Don’t Call Me Widow Part 3

 

My name is Karen and I am a Widow

The hardest part of my day is dinner time. After a long day — made even longer when sleep slips away and morning arrives before dawn — the dinner hour feels quieter than any other. Preparing a meal for just myself feels tedious, and my appetite is minimal. Food doesn’t interest me the way it once did. More often than not, I find myself slurping soup or picking at salad greens simply to fill the space.

In recent years I wasn’t doing much cooking for Rich and me, but we still managed to sit down to something “respectable.” Dinner was our time to reconnect, to share conversation, to be together. Now it’s just me… and David Muir on the TV.

Since Richard died, I’ve made many attempts to get out, meet new people, and build new connections. Sometimes it works, sometimes it doesn’t. It depends on where you go, who you meet, and what you’re hoping to find. I remind myself often that I still have a voice, and I still get to choose how I move forward on this unexpected journey.

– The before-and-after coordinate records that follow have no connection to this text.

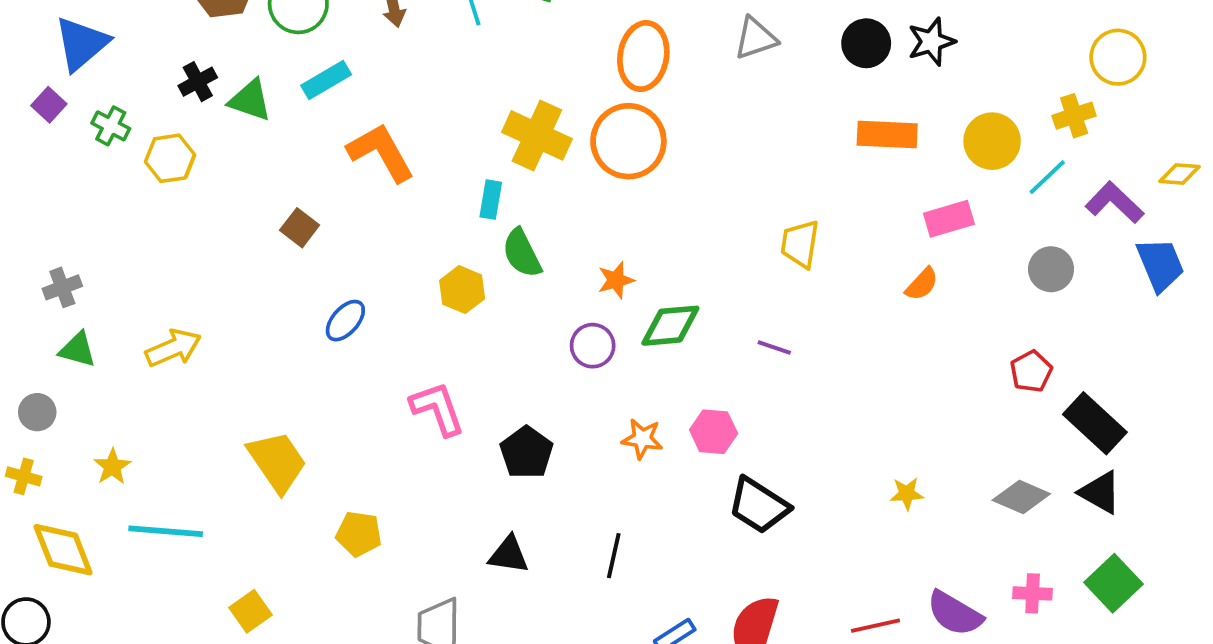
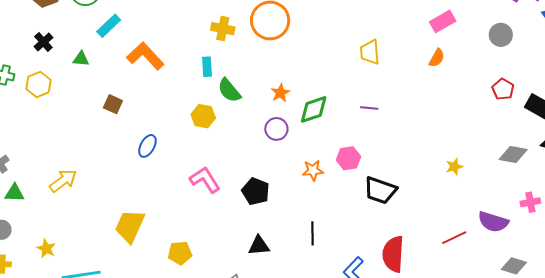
green triangle: (250, 100) -> (81, 59), moved, size x0.7
yellow cross: (537, 135) -> (223, 29), size x0.7
yellow trapezoid: (277, 462) -> (130, 226), turned -108

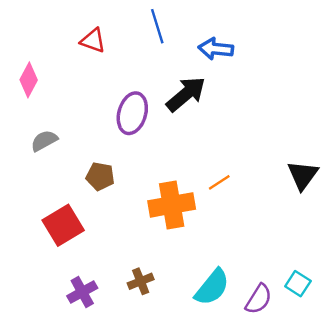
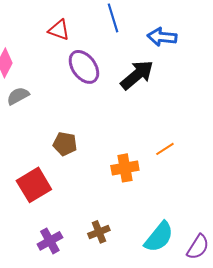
purple ellipse: (132, 113) -> (84, 67), moved, turned -52
gray semicircle: (44, 141) -> (18, 96), moved
orange cross: (172, 205) -> (125, 168), size x0.7

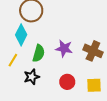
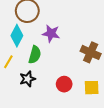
purple star: (64, 48) -> (51, 33), moved

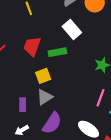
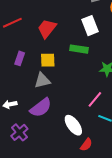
green rectangle: (57, 52) -> (79, 49), moved
purple rectangle: (23, 105) -> (20, 58), moved

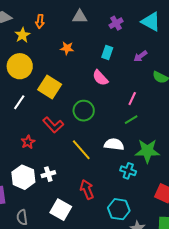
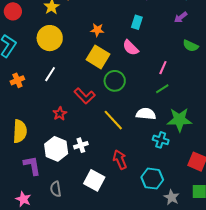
orange star: (67, 48) -> (97, 30), moved
purple arrow: (140, 56) -> (181, 17), moved
yellow square: (50, 87) -> (98, 57), moved

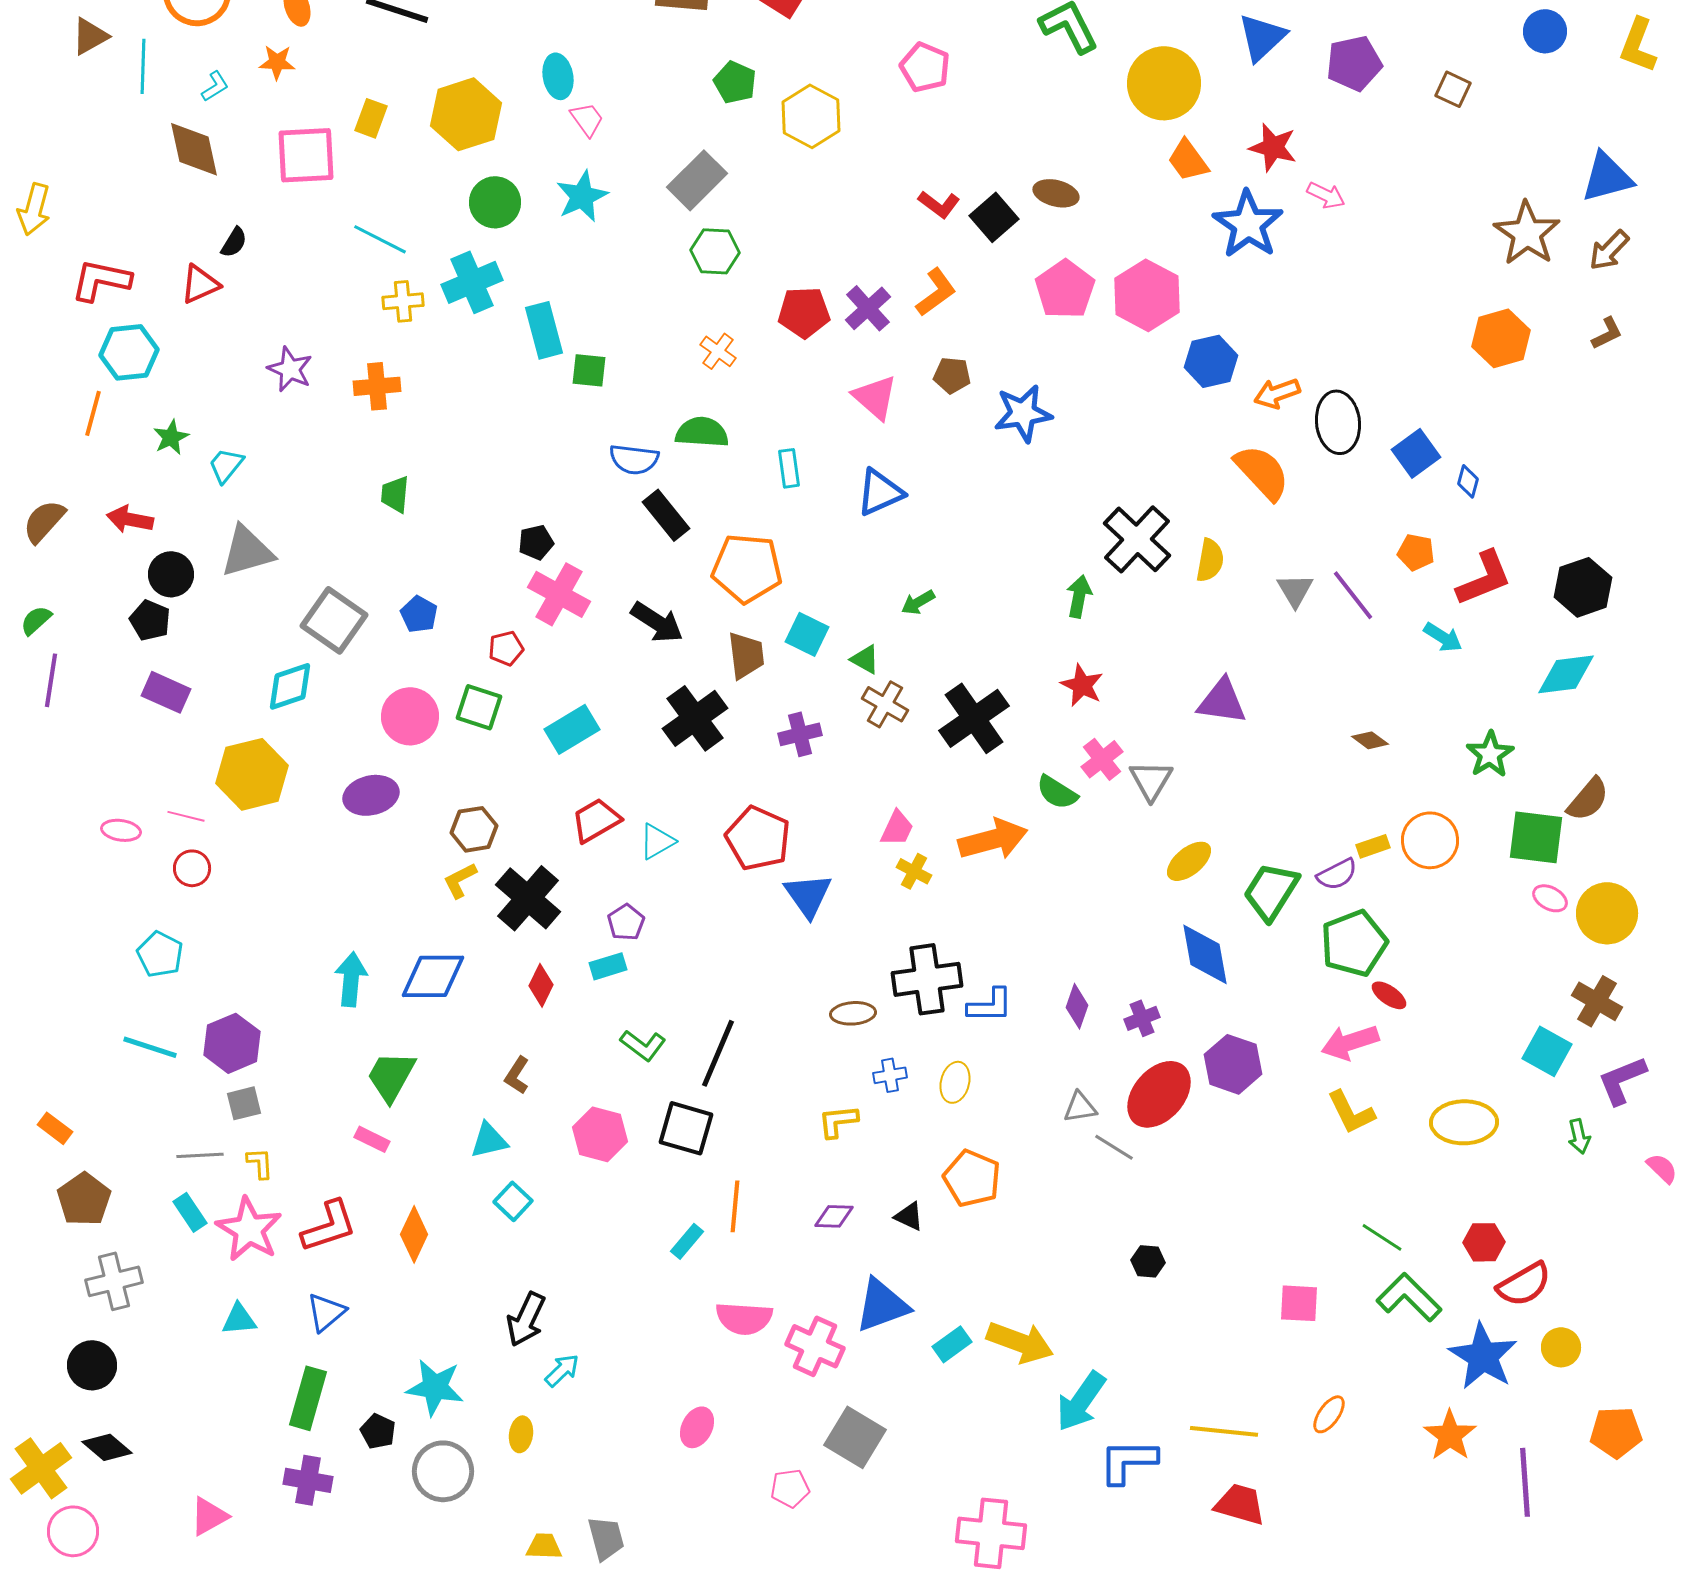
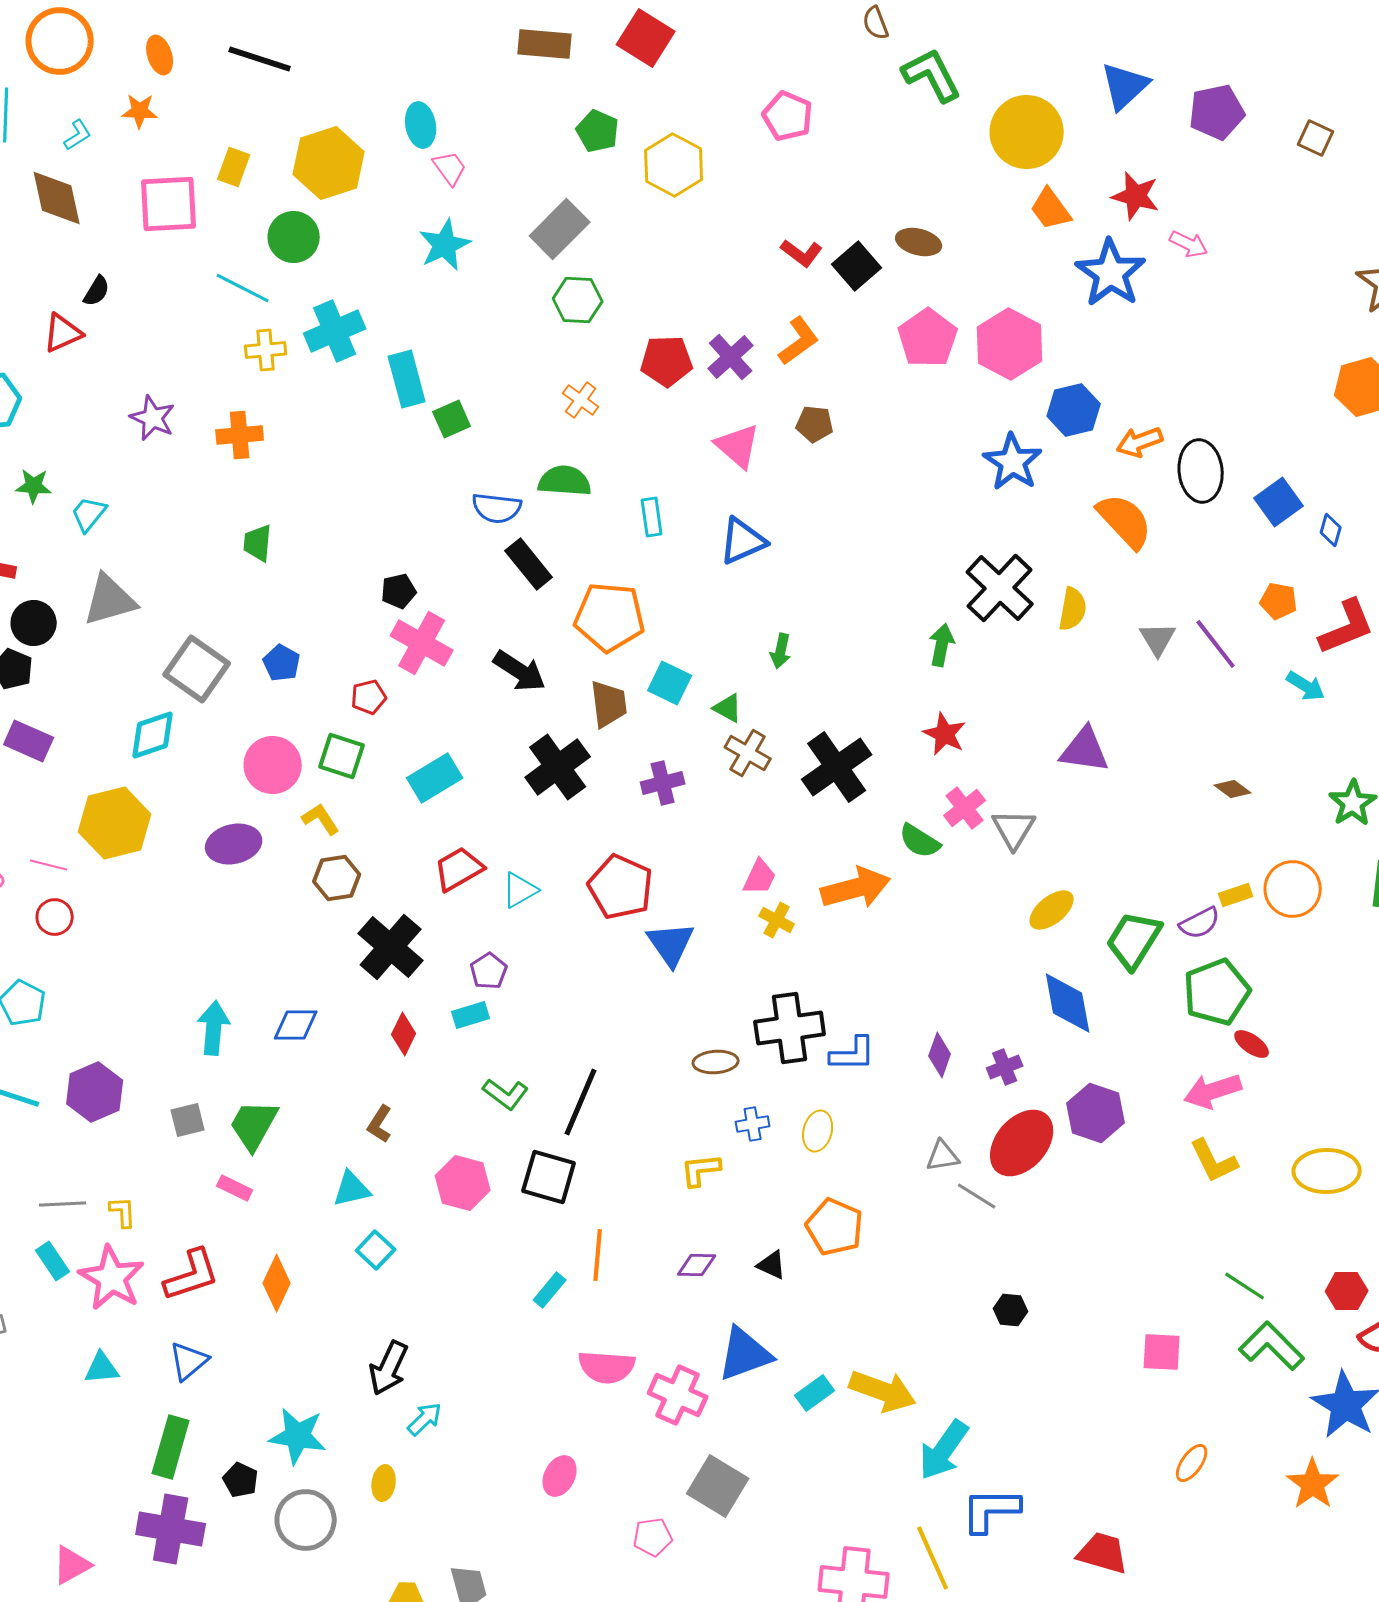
green circle: (495, 202) -> (294, 237), moved
green square: (589, 370) -> (452, 419), turned -30
blue star: (1023, 413) -> (1013, 462), moved, turned -30
green star: (171, 437) -> (34, 486), turned 30
green arrow: (918, 602) -> (781, 651), turned -48
yellow L-shape: (460, 880) -> (321, 819), moved, turned 84
blue diamond: (433, 976) -> (296, 1025), size x0.7
gray square: (244, 1103) -> (188, 1120), moved
yellow line: (1224, 1431) -> (933, 1558), moved, turned 60
purple cross: (308, 1480) -> (171, 1529), size x1.4

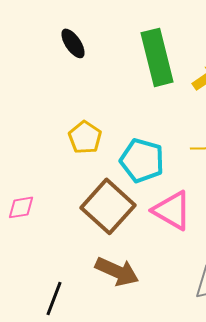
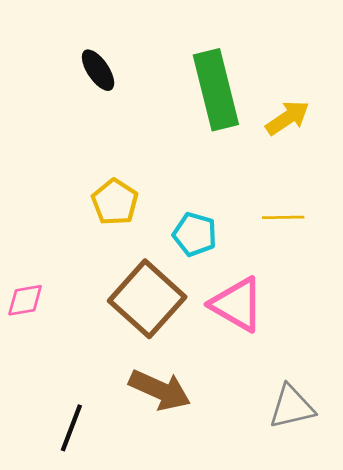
cyan pentagon: (142, 160) -> (195, 234), size x0.7

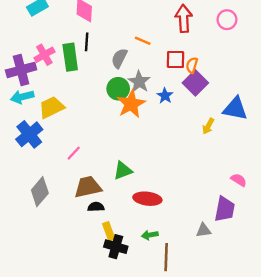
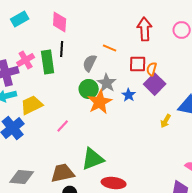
pink line: (74, 153) -> (63, 126), moved
green triangle: (123, 171) -> (93, 159), size x1.4
gray diamond: (40, 192) -> (22, 177), turned 55

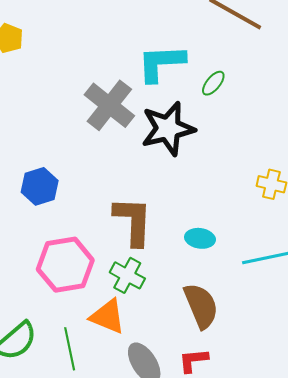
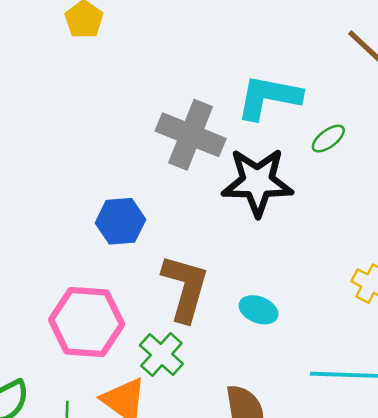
gray cross: (109, 105) -> (191, 135), turned -30
blue hexagon: (40, 186) -> (120, 221), moved
cyan ellipse: (200, 238) -> (259, 310), moved

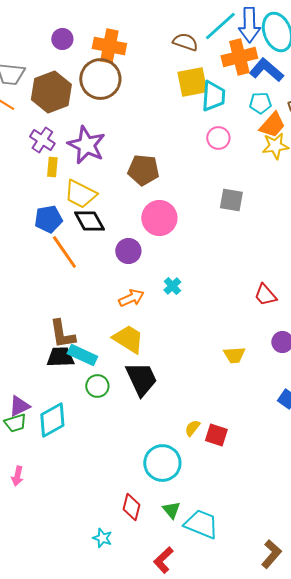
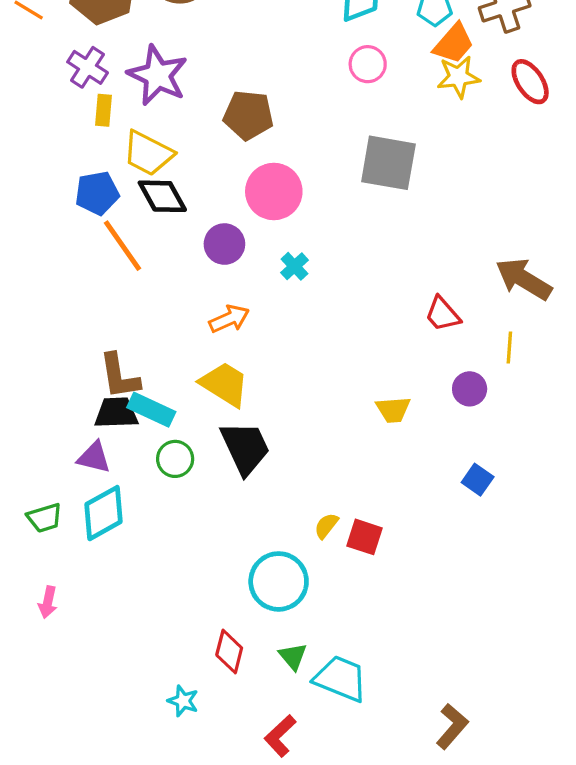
gray square: (231, 200) -> (388, 163), size x1.5
cyan cross: (172, 286) -> (294, 266), moved
purple triangle: (19, 406) -> (94, 457), moved, turned 40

I call this chapter of my life a journey I stumbled into — not by choice, but by circumstance. And like any journey, I can explore it and maybe discover something golden at the end of the rainbow… or I can tether myself to one spot and wait for life to happen around me.

Life is short, no matter what age we die. We all like to believe there will be more time tomorrow, but the truth is that all we really have is today. When we seize the moment, we can find pieces of happiness we once believed died with our loved one.

Some people assume that because I’m not grieving the way they expect, I must not have loved Rich as intensely as they loved their partner. My response is simple: love is not a competition, and neither is grief. Love is personal. Grief is personal. No two people love the same, and no two people grieve the same. As humans, we owe each other empathy.

Empathy is not sympathy. Empathy means sensing another person’s feelings without absorbing them, fixing them, or feeling responsible for them. When practiced mindfully, empathy becomes the authentic support we all need during grief.

Understanding grief is essential — yet it’s not something we’re taught. We learn it through experience, and often through the cultural rules we grew up with.

Every culture — even every household — has its own expectations around grief. I’ve shared this story many times, and I’ll share it again.

Growing up in a traditional Jewish home, when my Baube (my mother’s mother) died, we sat Shiva at my Aunt Jean’s house. It was a large home with a living room, dining room, rumpus room, and a den. After the funeral, the house filled with friends and family. My mother and her two sisters sat together in the den.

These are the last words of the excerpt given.